Sonic Art Events Plentiful During ArtBasel

Cellist Alban Gerhardt.

Seems like all anyone wants to do these days is talk about Art, as in ArtBasel. But if you’re more inclined to the sonic arts, this is a good week for classical music-making here in South Florida.

Here are six events that make that point:

Haydn and Brahms: One of the better-known conductors in the United States is in town this week — Osmo Vänskä currently leads the Minnesota Orchestra, but the Finnish musician leads the New World Symphony on Friday and Saturday in the final symphony of Brahms (No. 4 in E minor). It’s a powerful, gripping work, and the orchestra also will perform an early work of Stravinsky, his Song of the Nightingale, taken from his 1914 opera The Nightingale. The German cellist Alban Gerhardt also is on hand as soloist in the D major Cello Concerto of Franz Joseph Haydn. The Lincoln Theatre concerts are at 7:30 p.m. Friday and Saturday.

Music of the movies: Eduardo Marturet leads his reenergized Miami Symphony Orchestra in two concerts devoted to film music. The concert publicity calls for music by Mozart, Mahler, Nino Rota, John Williams and Tchaikovsky, but the Quicktime promo on the MISO blog features the fanfare from Richard Strauss’ Also Sprach Zarathustra, the 18th variation from Rachmaninov’s Rhapsody on a Theme of Paganini, and two Williams scores: Superman and Star Wars. In any case, it’s a good chance to hear music used in the movies, which often proves to be the magic element that makes the drama really work. Concerts are set for 8 p.m. Saturday at the University of Miami’s Gusman Hall and 8 p.m. Sunday at the Lincoln Theatre.
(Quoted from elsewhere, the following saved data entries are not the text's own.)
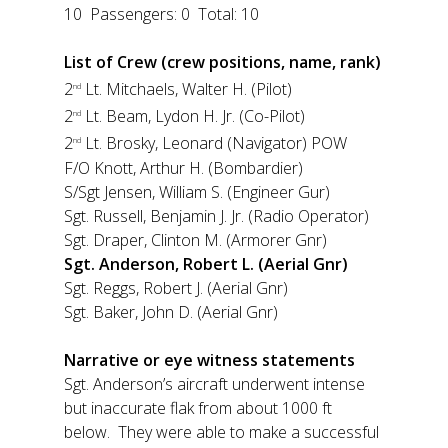
10 Passengers: 0 Total: 10
List of Crew (crew positions, name, rank)
2
Lt. Mitchaels, Walter H. (Pilot)
nd
2
Lt. Beam, Lydon H. Jr. (Co-Pilot)
nd
2
Lt. Brosky, Leonard (Navigator) POW
nd
F/O Knott, Arthur H. (Bombardier)
S/Sgt Jensen, William S. (Engineer Gur)
Sgt. Russell, Benjamin J. Jr. (Radio Operator)
Sgt. Draper, Clinton M. (Armorer Gnr)
Sgt. Anderson, Robert L. (Aerial Gnr)
Sgt. Reggs, Robert J. (Aerial Gnr)
Sgt. Baker, John D. (Aerial Gnr)
Narrative or eye witness statements
Sgt. Anderson’s aircraft underwent intense
but inaccurate flak from about 1000 ft
below. They were able to make a successful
Song of the season: James Judd appeared last month in the Family Fest concert at the Knight Concert Hall, leading the Miami-Dade High School Honors Orchestra as artistic chief of the Miami Music Project. This week he returns to the wider stages of the region for the first time since 2001 in three performances of the complete Messiah of George Frideric Handel. Joined by four Curtis Institute soloists, the Master Chorale of South Florida and the Boca Raton Symphonia, Judd will lead the Baroque masterwork at 8 p.m. Friday in Miami’s Trinity Cathedral, 8 p.m. Saturday at Spanish River Church in Boca Raton, and 2:30 p.m. Sunday at the Broward Center for the Performing Arts.

FM-autonomous-sounds

Frozen Music: The South Beach Institute of the Arts, which is in the middle of revamping the Little Theater on its Washington Avenue campus, offers a sneak peek of the renovation work Thursday and Friday night in advance of the theater’s reopening next year. Joining them will be the Subtropics group’s Frozen Music Ensemble, featuring David Dunn, which will present two new works: Autonomous Sounds I and II. The events are set for 7 p.m. to 11 p.m. Thursday and Friday.

Quartet expands: The Delray String Quartet leaves its Palm Beach County home for the first time in its six-year history, inaugurating a regular series of concerts in Miami-Dade and Broward counties. Friday night, the quartet offers music by Beethoven and Cesar Franck (his F minor Piano Quintet, joined by pianist Tao Lin) at St. Thomas Episcopal in Coral Gables and follows that Saturday night with the same program at All Saints Episcopal in Fort Lauderdale. Concerts begin at 7:30 p.m. Friday and 8 p.m. Saturday.

Two more FGO nights: While the Florida Grand Opera’s season-opening production of Pagliacci and Suor Angelica has concluded in Miami, you can still catch this double bill featuring the American soprano Kelly Kaduce in two performances at the Broward Center in Fort Lauderdale. Kaduce plays two women who meet sad ends to the accompaniment of fevered late Romantic Italian music; in Pagliacci she is stabbed to death, and in Angelica she poisons herself. Shocking stuff, but audiences love it. The double bill bows at 8 p.m. Wednesday and Friday.

So there really is a lot of stuff going on outside ArtBasel, and this might be a good week to catch some of it.